My final thoughts on the matter - If the situation is that that the promoter was less than truthful about the weight of the opponent, then that sucks for Lloyd. He's a lightweight anyway, taking a fight at welterweight. From the pictures provided, it seems like the promoter knew that Katov was over 77, and didn't tell Lloyd. That's not really fair.
The question is: What did Katov weigh in at? Did he weigh in the day before, on the day, or at all? It's been said that Katov was weighed after the fight - After the fight, of course he is going to be much heavier. He's clearly got a wrestling background, so it's not unreasonable to think that he'd be able to cut a decent amount then put a good percentage of that back on by fight time. It's what he weighed before that matters, and of that we have no proof.
From a strictly rules point of view I agree with Jay, there's nothing on paper that says this should be a no contest. Because there is no proof of what Katov weighed in at, we have no way of knowing that he was overweight (or both parties didn't agree to whatever he was) beforehand. I've asked a very well respected official for their take on it and it comes down to this - without video footage, there is no real way to prove that Katov weighed in heavy. All we have is the word of the promoter, who the fighter/manager themselves have accused of being economical with the truth. Lets be honest guys, we all know that dodgy stuff goes on with weight on a far too regular basis - half the results on Sherdog could end up being NC's and that's a dangerous precedent to set. Unfortunately without a commission, that's the world we live in.
This whole situation should really serve as a lesson to all involved, promoters, managers and fighters. Promoters: Make sure there is a video weigh-in to cover you. Most importantly be honest, because when people feel aggrieved, in this digital age it's very easy to get information out to the public, as we have seen. Fighters/Managers/Coaches: Don't accept a fight unless you have seen video evidence, or are satisfied with the weight before hand. Promoters should not be lying to fighters about an opponents weight, but this is far, far from a perfect world - If you agree to a fight, it behooves you to be certain of what you'e agreeing to before you do so.

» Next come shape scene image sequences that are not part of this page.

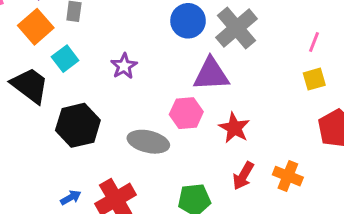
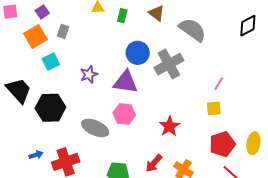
purple triangle: (211, 74) -> (126, 82), moved
black trapezoid: (30, 85) -> (19, 90), moved
red star: (234, 128) -> (169, 126), moved

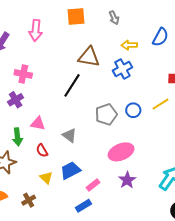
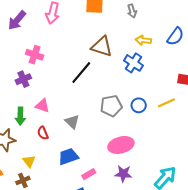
blue cross: (122, 69) -> (134, 63), turned -36
yellow triangle: (46, 178) -> (29, 161), moved
purple star: (127, 180) -> (123, 174), turned 30

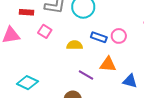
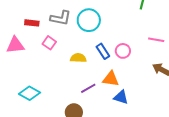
blue rectangle: (99, 37) -> (103, 51), turned 35
purple line: (86, 75) -> (88, 88), turned -63
blue triangle: (130, 81) -> (121, 97), moved

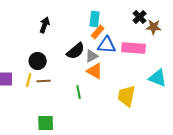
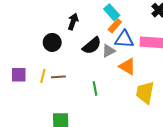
cyan rectangle: (95, 19) -> (112, 12), turned -49
black arrow: (45, 25) -> (73, 22), moved
black circle: (38, 61) -> (52, 42), moved
orange triangle: (95, 71) -> (127, 66), moved

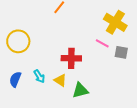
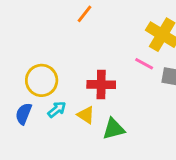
yellow circle: (18, 41) -> (42, 80), moved
cyan arrow: (39, 76) -> (57, 109), turned -96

I know a number of people have spoken to the promoter about this, but we've yet to hear his side of the story directly. I'm not BakedBean (sorry folks), so I'm not about to invite him to this thread to answer my questions. It would be good to hear from him in the interest of fairness, but it seems unlikely at this point and I don't have the time or inclination to go chasing people at the moment. For me, that's pretty much the end of the matter.